Daily Pandas Operation
A Guide to Data Manipulation with Pandas: Reshaping and Combining Data
Pandas is a powerful Python library for data manipulation
Creating a Blank DataFrame
To start, let's create a blank (empty) DataFrame. This can be done using the pd.DataFrame() constructor without providing any data.
blank_df = pd.DataFrame()
This blank_df will be an empty DataFrame with no rows or columns. You can then add data or define columns as needed.
Left Join with Different Column Names
Suppose you have two DataFrames and you want to perform a left join on columns with different names. You can use the merge function in Pandas to achieve this. Here's how:
merged_df = df1.merge(df2, left_on='ID1', right_on='ID2', how='left')

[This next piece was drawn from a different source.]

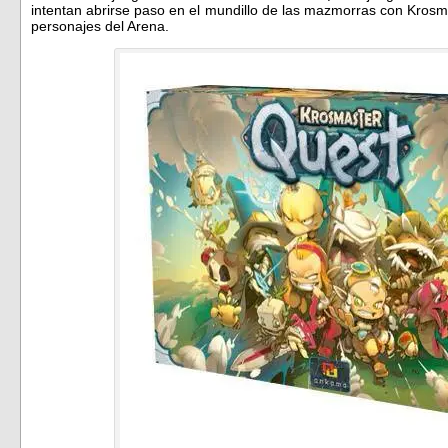
intentan abrirse paso en el mundillo de las mazmorras con Krosm
personajes del Arena.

In this example, we're joining df1 and df2 on the 'ID1' column from df1 and the 'ID2' column from df2, performing a left join
To drop rows from a DataFrame where values in a specific column are null (NaN), you can use the dropna() method. For instance:
df = df.dropna(subset=['col1'])
After this operation, df will contain only the rows where 'col1' is not null.
领英推荐
You can conditionally set values in one column based on values in another column.
def set_col2(row):
if 'fix' in row['col1']:
return 'fixed_value'
else:
return 'variable_value'
df['col2'] = df.apply(set_col2, axis=1)
To reshape data, especially when dealing with multiple columns and values, you can use pivot tables. Suppose you have a DataFrame with columns 'name', 'cost', and 'costtype', and you want to create a new DataFrame with 'costtype' values as separate columns and values as the total cost for different 'name' values. You can achieve this using the pivot_table function:
pivot_df = df.pivot_table(index='name', columns='costtype', values='cost', aggfunc='sum', fill_value=0)
Here, we've reshaped the data, creating a new DataFrame pivot_df with separate columns for each unique 'costtype' value and values as the total cost for different 'name' values.
These operations demonstrate some of the powerful data manipulation capabilities of Pandas
This article has provided an overview of essential Pandas operations for creating, reshaping, and combining data. With Pandas, you have the flexibility to handle a wide range of data manipulation tasks efficiently.